Porque moda y política solamente estaban ligadas ante mujeres trofeo/referencia. Letizia, Carla, Kate, Michelle, etc. Pero May ha ido más allá y ha mostrado que no es necesario llegar a tener elecciones sartoriales que evoquen poder a través de la masculinidad.

Su power dressing lo hace a través de elecciones sobrias y limpias, pero con toques de color o estampados. Su look de posesión destaca por sus acentos de amarillo. Y muy comentados son sus zapatos, que van desde el animal print (algo que haría palidecer a Thatcher misma) hasta flats rojos de flores.

Algo que va en consonancia con los tiempos, en los que las mujeres luchan, desde todos los ámbitos, contra las etiquetas que se les imponen con respecto a su imagen. En este caso, ¿por qué una mujer que es líder de una nación no puede ir más allá del tradicional look impuesto para proyectar credibilidad y respeto? ¿Es ella alguien que va más allá de unos zapatos animal print o simplemente comunica que rompe las reglas?

Esto también se ve con otro elemento clave en su outfit: la premier usa algo que en las mujeres en la política se ve como síntoma de “frivolidad”: Las joyas. No al punto de llegar ser statement y ostentosa, cosa que en política (sobre todo si es en una lídera femenina) puede llegar a causar el efecto “María Antonieta”. Joyas funcionales, tan pragmáticas como ella misma.

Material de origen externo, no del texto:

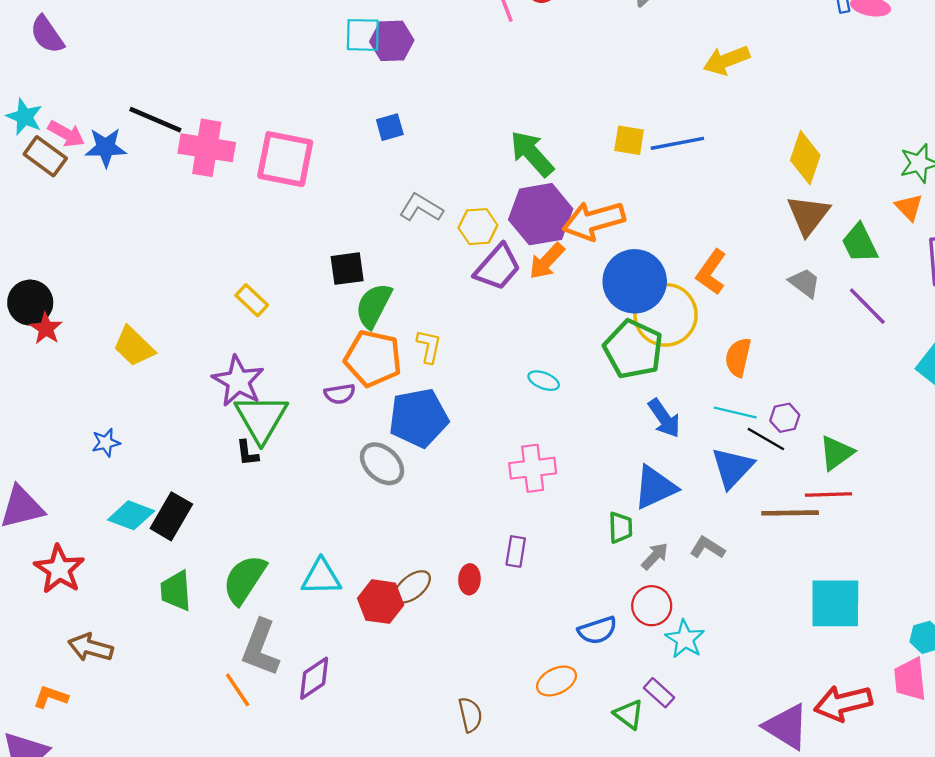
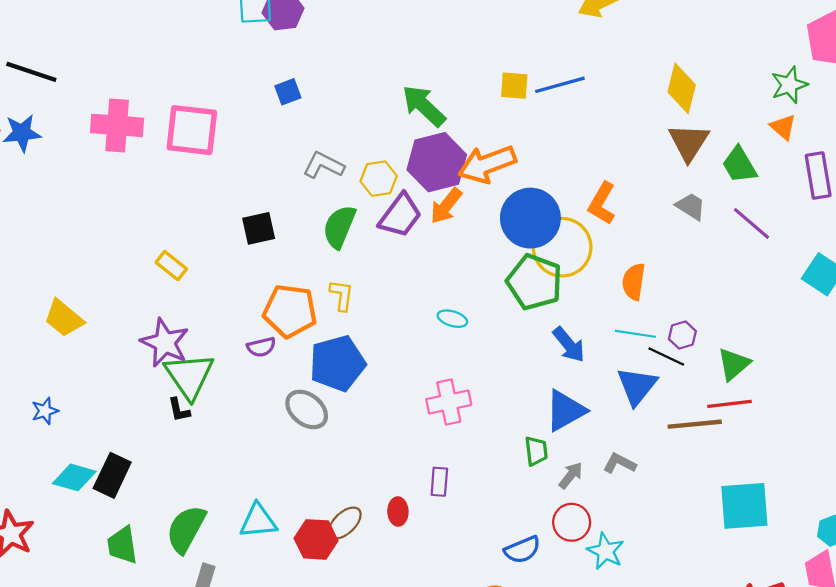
black line: (155, 120) -> (31, 72), moved
green semicircle: (374, 306) -> (339, 227), moved

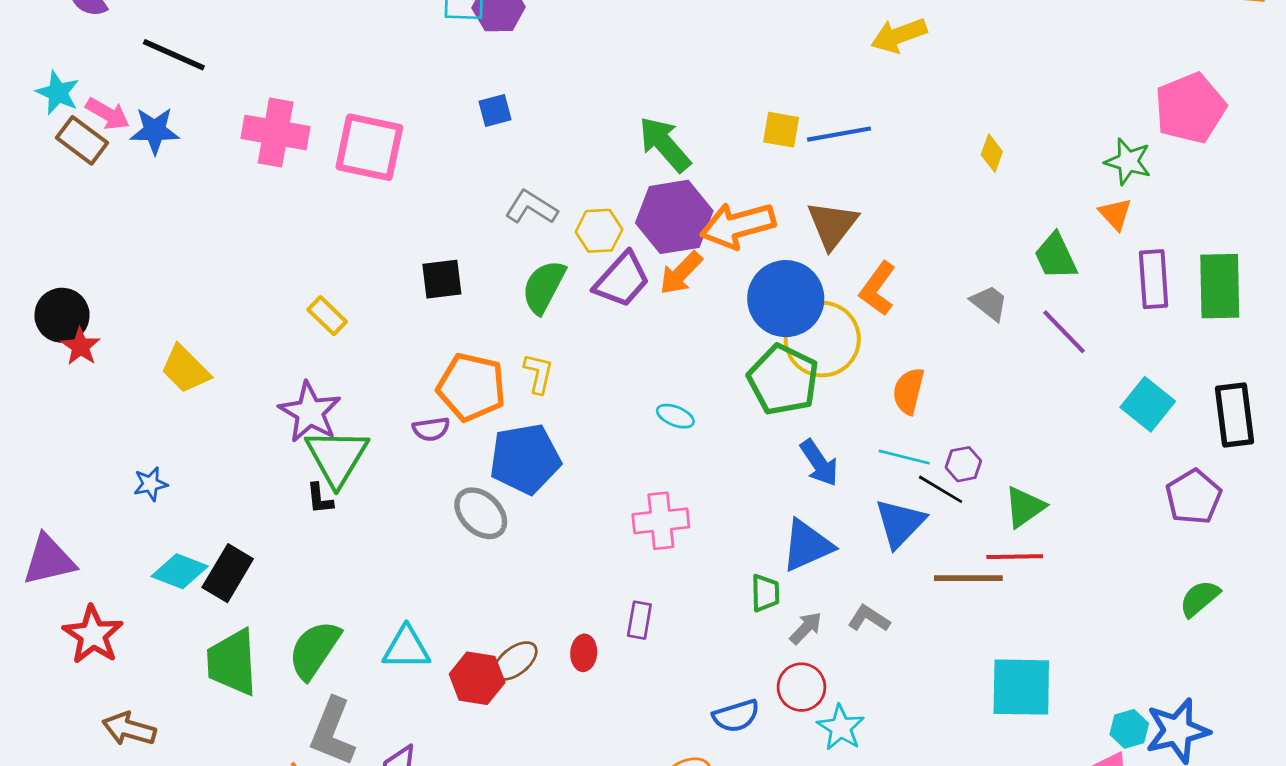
green star: (789, 85) -> (1128, 161), turned 30
yellow diamond: (682, 88) -> (992, 153), size x0.6
brown triangle: (689, 142) -> (832, 225), moved
green trapezoid: (122, 545) -> (232, 662), size x1.4

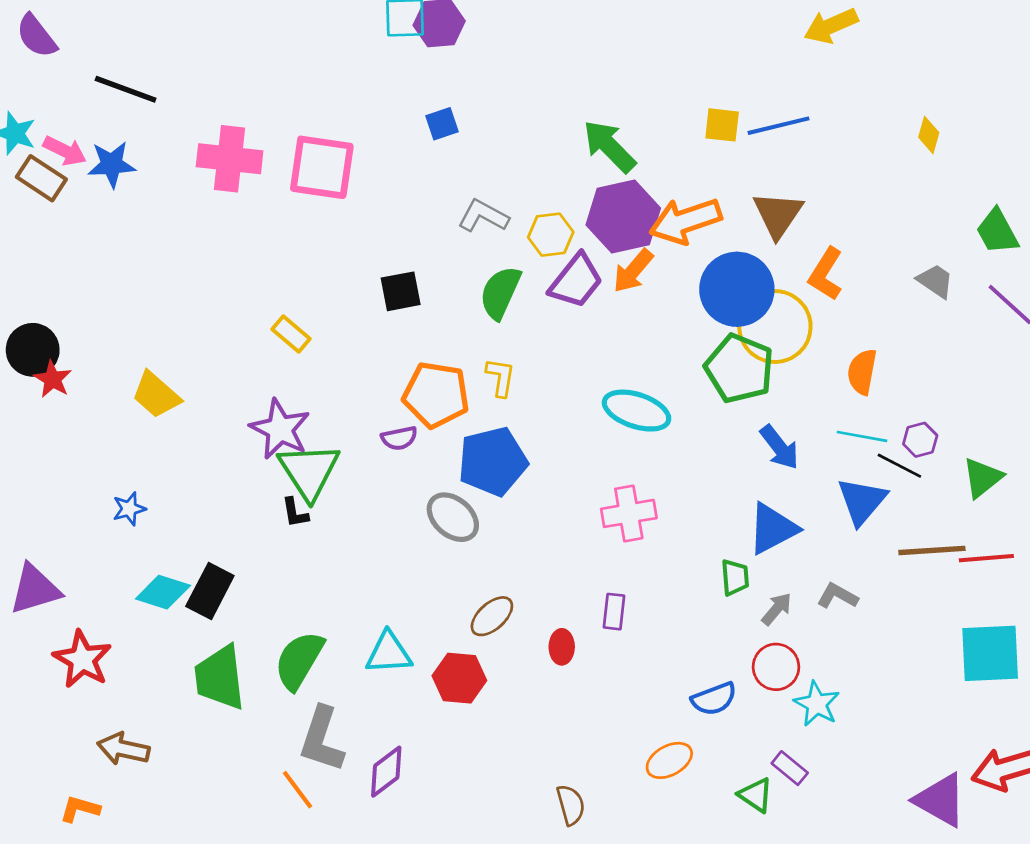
cyan ellipse: (675, 416) -> (636, 411), size x1.8
red line: (1015, 557) -> (986, 558), moved
brown ellipse: (515, 661) -> (492, 616), moved

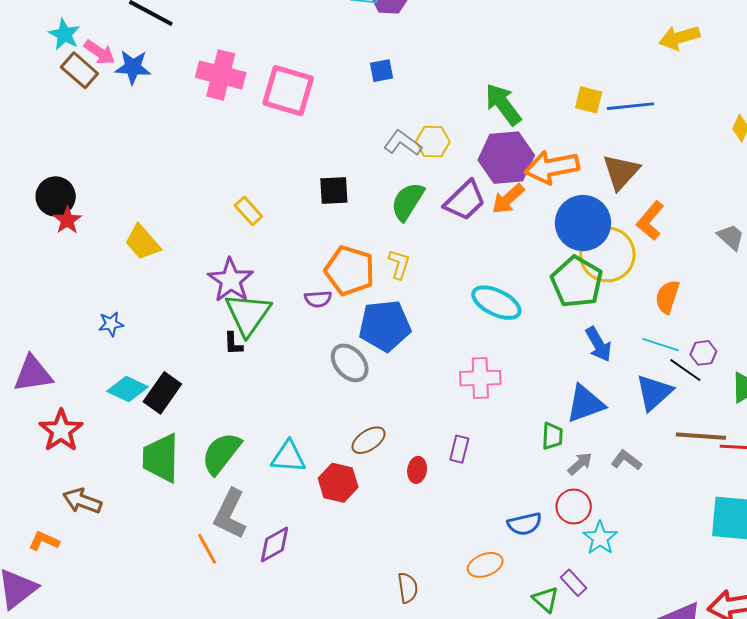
yellow hexagon: (551, 235) -> (433, 142), moved

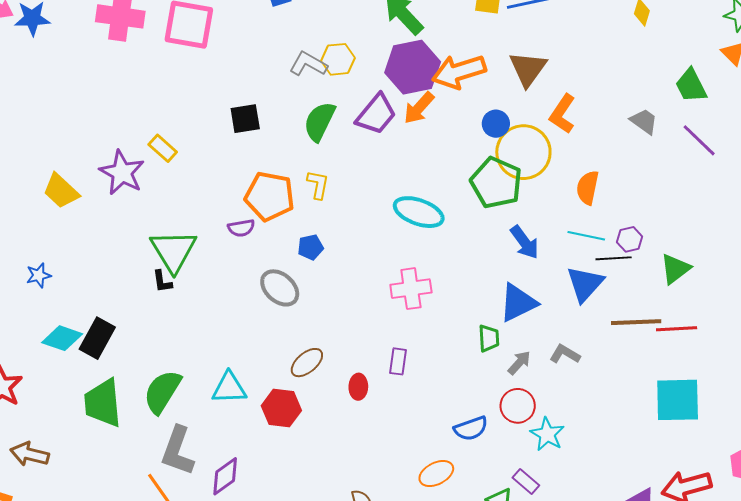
blue circle: (583, 223) -> (496, 124), size x0.5
purple star: (231, 280) -> (122, 173), moved
blue pentagon: (385, 326) -> (310, 247), size x0.5
black line: (685, 370) -> (614, 258), turned -32

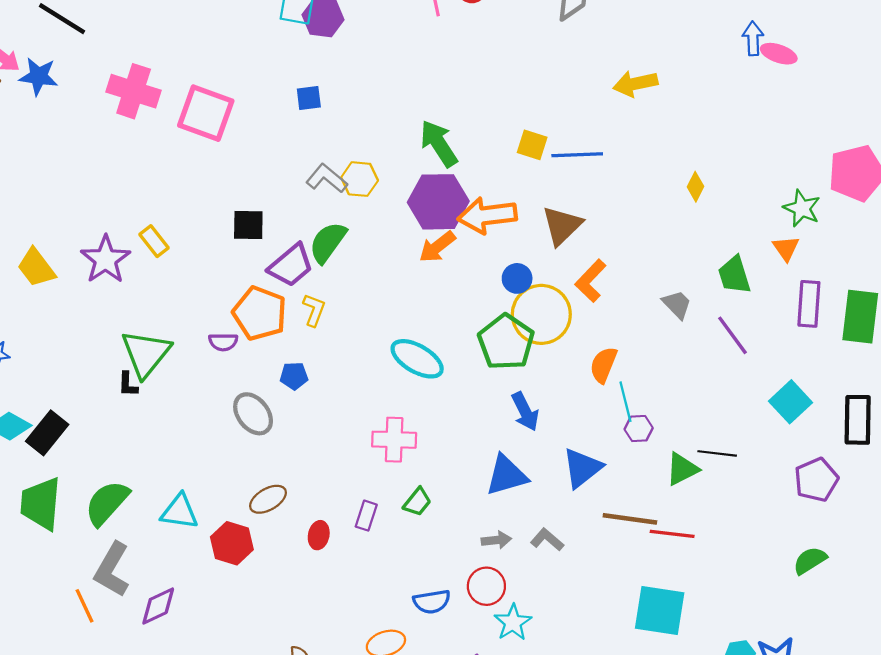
purple trapezoid: (376, 114) -> (291, 265), moved
cyan line: (586, 236) -> (625, 402), moved, turned 54
black line: (614, 258) -> (717, 453), moved
green trapezoid: (489, 338) -> (417, 502), moved, turned 32
gray arrow: (519, 363) -> (496, 540), turned 32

Minimalistas y consonantes con la imagen y discurso de una mujer que tiene una dura labor por delante, pero que lo hace a través de todos los elementos modernos y los tiempos en los que las mujeres se empoderan dando un paso más del que dieron en los años 80 con sus power suits: a través de elecciones sartoriales que las destacan como personas pero que no las definen del todo ni las llegan a categorizar como un duro y almidonado sastre de color oscuro.